CHAGAS DA DEMOCRACIA

Entende-se por democracia o governo do povo, o governo da maioria, ou um sistema em que o poder é exercido com a participação e o controle da sociedade. Os problemas aparecem quando se analisam as formas concretas e históricas de democracia. Pois os sujeitos participantes são de diversas categorias, e sua participação assume formas diversificadas. É fundamental que se saiba se, numa determinada democracia, todos os cidadãos participam como iguais perante a Lei, com sufrágio universal; se a participação é direta ou representativa; se o sistema é liberal ou socializante. Em que níveis de poder e administração é possível a participação e o controle da sociedade: no 1º. escalão? no 2º. escalão? no 3º. escalão?
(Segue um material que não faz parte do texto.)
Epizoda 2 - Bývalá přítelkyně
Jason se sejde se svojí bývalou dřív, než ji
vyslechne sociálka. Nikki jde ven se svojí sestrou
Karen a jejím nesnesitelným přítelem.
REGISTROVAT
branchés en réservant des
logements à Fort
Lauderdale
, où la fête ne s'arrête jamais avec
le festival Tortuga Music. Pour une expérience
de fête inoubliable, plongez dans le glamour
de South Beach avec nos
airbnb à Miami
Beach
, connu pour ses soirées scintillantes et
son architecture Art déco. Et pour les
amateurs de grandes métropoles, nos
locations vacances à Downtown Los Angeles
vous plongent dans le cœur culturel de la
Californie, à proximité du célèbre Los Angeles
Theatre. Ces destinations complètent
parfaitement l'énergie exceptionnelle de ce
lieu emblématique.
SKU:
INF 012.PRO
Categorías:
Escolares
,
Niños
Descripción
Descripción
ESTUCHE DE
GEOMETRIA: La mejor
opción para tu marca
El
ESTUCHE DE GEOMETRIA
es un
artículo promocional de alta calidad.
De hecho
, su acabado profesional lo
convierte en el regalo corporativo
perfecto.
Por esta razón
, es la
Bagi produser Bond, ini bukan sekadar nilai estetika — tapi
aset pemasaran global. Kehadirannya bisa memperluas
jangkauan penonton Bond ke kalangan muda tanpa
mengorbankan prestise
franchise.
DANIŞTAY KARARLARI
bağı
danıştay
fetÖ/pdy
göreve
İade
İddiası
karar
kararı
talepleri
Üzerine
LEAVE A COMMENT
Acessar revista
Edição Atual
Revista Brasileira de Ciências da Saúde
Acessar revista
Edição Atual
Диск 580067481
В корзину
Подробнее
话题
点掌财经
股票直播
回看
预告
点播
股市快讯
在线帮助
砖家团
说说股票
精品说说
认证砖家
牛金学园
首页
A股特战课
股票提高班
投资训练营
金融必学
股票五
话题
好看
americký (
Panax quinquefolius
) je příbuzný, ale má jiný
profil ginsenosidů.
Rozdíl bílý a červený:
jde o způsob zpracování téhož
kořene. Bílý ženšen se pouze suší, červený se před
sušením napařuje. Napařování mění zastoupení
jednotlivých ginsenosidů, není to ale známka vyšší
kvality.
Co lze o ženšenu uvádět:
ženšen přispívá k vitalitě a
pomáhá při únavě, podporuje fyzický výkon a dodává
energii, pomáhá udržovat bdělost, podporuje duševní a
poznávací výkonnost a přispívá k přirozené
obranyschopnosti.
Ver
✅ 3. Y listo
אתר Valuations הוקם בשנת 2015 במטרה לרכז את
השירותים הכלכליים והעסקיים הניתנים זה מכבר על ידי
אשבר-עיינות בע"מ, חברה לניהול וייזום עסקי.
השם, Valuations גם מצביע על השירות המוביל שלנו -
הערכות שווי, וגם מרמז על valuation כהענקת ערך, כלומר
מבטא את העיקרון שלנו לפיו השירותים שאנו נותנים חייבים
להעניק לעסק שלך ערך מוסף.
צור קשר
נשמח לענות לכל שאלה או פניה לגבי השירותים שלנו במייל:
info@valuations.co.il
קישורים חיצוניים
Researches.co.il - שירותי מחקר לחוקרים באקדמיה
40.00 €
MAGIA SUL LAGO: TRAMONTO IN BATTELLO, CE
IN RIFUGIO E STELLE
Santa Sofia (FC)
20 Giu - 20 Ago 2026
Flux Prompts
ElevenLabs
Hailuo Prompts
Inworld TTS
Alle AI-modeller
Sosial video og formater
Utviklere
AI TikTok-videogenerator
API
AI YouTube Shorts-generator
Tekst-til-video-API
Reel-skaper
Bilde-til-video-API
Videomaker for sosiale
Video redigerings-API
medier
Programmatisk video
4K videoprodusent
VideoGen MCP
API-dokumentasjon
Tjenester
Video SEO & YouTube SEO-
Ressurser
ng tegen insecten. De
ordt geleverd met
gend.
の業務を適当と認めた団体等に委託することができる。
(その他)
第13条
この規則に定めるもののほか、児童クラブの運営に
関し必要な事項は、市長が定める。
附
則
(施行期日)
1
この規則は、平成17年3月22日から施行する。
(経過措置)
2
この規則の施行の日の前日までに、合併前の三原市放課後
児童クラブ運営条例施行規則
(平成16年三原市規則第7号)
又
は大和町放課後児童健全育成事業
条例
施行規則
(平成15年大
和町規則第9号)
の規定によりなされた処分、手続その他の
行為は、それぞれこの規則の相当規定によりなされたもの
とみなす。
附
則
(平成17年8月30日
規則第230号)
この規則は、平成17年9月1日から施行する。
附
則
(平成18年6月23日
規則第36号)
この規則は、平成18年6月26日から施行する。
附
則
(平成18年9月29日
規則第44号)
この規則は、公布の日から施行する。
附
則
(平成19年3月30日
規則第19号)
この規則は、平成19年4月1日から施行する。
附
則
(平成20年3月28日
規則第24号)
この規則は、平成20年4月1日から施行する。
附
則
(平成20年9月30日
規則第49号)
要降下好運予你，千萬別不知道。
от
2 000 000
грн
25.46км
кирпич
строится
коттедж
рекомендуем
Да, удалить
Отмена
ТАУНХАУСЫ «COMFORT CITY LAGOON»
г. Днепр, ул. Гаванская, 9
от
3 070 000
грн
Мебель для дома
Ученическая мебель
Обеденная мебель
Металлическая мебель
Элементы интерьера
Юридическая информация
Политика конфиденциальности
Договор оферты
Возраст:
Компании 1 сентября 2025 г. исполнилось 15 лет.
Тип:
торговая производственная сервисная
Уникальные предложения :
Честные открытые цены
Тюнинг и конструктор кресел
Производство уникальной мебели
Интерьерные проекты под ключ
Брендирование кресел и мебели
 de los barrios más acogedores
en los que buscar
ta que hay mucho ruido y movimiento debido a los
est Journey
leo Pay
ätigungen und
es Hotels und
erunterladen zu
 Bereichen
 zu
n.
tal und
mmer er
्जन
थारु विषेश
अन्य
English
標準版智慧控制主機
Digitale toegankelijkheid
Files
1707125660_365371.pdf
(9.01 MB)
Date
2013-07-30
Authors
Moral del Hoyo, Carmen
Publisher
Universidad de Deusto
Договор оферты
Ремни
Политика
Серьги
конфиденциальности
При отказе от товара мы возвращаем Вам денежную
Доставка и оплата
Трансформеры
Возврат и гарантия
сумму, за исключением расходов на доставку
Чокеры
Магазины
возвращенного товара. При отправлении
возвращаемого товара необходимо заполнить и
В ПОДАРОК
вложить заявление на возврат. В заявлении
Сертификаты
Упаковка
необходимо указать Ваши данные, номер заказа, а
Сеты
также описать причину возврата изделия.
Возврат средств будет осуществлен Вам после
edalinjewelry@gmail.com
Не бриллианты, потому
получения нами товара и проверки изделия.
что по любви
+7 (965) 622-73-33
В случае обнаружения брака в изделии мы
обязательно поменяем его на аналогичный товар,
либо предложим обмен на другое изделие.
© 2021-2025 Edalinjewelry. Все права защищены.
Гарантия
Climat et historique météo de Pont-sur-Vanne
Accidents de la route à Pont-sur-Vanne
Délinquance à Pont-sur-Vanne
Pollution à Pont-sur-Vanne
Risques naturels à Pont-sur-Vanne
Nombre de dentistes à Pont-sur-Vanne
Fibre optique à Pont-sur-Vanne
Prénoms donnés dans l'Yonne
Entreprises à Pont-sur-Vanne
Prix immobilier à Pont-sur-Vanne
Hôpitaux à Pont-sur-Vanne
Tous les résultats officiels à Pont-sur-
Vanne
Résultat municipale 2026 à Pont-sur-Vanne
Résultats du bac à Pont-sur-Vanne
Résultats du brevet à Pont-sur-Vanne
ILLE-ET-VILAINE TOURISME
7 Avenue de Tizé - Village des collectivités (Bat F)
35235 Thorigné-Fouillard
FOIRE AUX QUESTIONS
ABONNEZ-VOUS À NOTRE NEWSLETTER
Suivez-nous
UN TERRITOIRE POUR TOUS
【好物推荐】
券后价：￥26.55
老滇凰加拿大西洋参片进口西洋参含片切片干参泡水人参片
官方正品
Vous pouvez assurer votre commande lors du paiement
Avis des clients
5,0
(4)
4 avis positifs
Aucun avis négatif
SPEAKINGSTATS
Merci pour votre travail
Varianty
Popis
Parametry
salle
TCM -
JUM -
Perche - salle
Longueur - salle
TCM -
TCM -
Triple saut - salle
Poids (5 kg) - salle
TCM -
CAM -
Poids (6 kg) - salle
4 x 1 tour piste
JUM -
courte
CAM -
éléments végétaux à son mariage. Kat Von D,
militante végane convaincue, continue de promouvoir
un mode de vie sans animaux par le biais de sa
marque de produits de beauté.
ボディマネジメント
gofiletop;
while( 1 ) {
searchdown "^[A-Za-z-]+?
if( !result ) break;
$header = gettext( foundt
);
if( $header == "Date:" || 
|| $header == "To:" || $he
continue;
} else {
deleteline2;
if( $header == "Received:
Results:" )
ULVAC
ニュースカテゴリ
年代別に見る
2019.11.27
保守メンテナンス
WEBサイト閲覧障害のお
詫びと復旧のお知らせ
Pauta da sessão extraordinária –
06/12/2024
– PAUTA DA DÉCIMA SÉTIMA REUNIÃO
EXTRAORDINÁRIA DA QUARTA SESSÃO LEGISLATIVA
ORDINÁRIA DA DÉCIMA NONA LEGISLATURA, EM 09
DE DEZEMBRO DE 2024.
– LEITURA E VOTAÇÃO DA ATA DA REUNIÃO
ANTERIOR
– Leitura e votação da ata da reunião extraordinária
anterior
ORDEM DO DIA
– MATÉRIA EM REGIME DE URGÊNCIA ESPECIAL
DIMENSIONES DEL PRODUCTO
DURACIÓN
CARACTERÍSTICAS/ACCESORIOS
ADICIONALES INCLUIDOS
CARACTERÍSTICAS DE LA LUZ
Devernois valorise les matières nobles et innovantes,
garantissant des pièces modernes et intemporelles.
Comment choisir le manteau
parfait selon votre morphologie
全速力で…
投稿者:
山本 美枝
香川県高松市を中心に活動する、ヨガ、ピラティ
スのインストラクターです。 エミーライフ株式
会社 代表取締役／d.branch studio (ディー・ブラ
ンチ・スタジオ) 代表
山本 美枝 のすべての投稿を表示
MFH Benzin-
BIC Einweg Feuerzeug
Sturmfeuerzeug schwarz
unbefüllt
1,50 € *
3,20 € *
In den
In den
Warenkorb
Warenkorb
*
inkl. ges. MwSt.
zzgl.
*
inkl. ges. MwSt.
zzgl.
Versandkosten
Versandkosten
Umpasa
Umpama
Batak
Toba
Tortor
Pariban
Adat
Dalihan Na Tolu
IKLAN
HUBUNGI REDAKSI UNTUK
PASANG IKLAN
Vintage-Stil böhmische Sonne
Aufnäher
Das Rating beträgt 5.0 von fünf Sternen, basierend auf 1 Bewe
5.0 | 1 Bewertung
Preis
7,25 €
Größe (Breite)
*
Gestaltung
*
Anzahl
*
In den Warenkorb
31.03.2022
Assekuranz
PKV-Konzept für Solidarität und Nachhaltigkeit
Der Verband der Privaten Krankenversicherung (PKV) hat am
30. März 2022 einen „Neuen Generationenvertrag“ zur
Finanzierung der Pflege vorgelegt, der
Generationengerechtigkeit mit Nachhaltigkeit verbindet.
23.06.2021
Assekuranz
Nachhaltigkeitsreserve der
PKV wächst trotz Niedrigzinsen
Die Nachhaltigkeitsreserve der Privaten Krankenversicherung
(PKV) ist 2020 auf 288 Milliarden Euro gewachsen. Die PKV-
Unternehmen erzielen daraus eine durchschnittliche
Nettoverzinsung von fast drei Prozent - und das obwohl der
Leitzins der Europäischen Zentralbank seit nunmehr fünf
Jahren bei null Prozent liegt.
Com os quase 200 milhões de habitantes no Brasil é evidente não ser possível uma democracia com participação direta como era o modelo da democracia nas antigas cidades gregas. Mesmo em relação a estas democracias nas cidades-estado gregas o filósofo Platão tinha sérias reservas. Considerava que o poder nos sistemas democráticos, com demasiada participação popular, se pervertia em demagogia e, posteriormente, em anarquia. Mas, esta opinião do filósofo Platão já não é a nossa. Pois a democracia é um valor que deve ser defendido e aperfeiçoado como o sistema mais apropriado à natureza humana de liberdade, igualdade e solidariedade. Por isto, a humanidade, na medida em que se civiliza, o processo de democratização deve ser seu horizonte. Este processo de democratização exige que os valores da democracia sejam cada vez mais assegurados e aperfeiçoados para o bem de todos os cidadãos. E quais são alguns destes valores? O poder deve ser exercido em nome do povo, e para o bem de todo o povo; o povo deve possuir meios para participar, controlar e fiscalizar o exercício do poder em todas as suas instâncias. Para que isto seja respeitado, é fundamental a transparência no exercício dos poderes. Somente assim se saberá se as ações dos governantes, representantes do povo, seguem as leis constitucionais, que são o fundamento do pacto social democrático. É justamente a partir desta questão que se pode medir o nível de qualquer governo, que se alega democrático. A partir destas exigências, vejamos alguns aspectos da democracia brasileira.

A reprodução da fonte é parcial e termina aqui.